One thing you didnt mention in your stats is Russian forex reserves, especially because it involves everyones favorite, George Soros. In early 2016 Soros wrote in Project Syndicate that “Russian regime” will go bankrupt in 2017 and out of its reserves because they were indeed going down at the time due so sanctions. To make story short, Russian reserves were in early 2016 around $370 billion when Soros made his great prediction. In June 2018 they are $460 billion. https://www.cbr.ru/eng/hd_base/mrrf/mrrf_7d/
Great article I forgot to say
This is First Rate writing. It brings to mind the last ‘obvious’ period of ‘Anti-Russian’ onslaught in the 50s/60s. Where e.g the Readers Digest always has 1, sometime 2 articles / hit jobs on USSR, that were filled with the same smug, fact free sleaze. That also implied we should be grateful to be in a ‘democracy’ and grateful to those who sustained it. Even in my schoolboy days, it felt like sleaze. It lead to the search for a wider truth; eventually to supporting OffG. More power to your pen(s) 🙂
Still remember an RD story about brave Tibetan ‘rebels’ who blew up Chinese military trucks (turned out they’d been trained by the CIA) and another from CIA director Allen Dulles expounding on domino theory, ick.

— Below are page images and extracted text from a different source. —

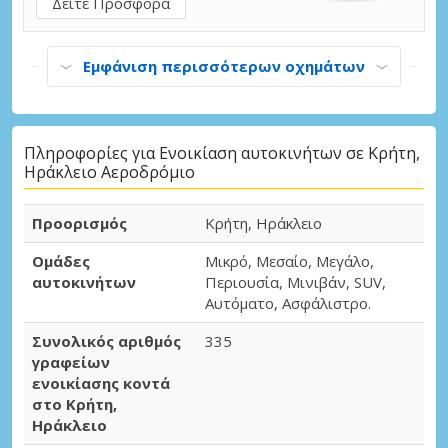
Δείτε Προσφορά
Εμφάνιση περισσότερων οχημάτων
Πληροφορίες για Ενοικίαση αυτοκινήτων σε Κρήτη,
Ηράκλειο Αεροδρόμιο
Προορισμός
Κρήτη, Ηράκλειο
Ομάδες
Μικρό, Μεσαίο, Μεγάλο,
αυτοκινήτων
Περιουσία, Μινιβάν, SUV,
Αυτόματο, Ασφάλιστρο.
Συνολικός αριθμός
335
γραφείων
ενοικίασης κοντά
στο Κρήτη,
Ηράκλειο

” More power to your pen(s)”
I’ve got to get some reading glasses.
Very good piece Kit. I hope all your effort was really worth it: you could have just said “Dimbleby’s a tosser,” we would have nodded in assent and then got on with more important things in life. But no, it’s also important that these things are pointed out and shared as widely as possible. In case you didn’t see it, medialens also had a good piece today:
http://medialens.org/index.php/alerts/alert-archive/2018/873-enlightened-corners-the-russia-2018-world-cup.html
Thank you.
On the other hand, it’s good to have this database of information to hand when we are called upon to go into some detail as to WHY he’s a tosser, don’t you think?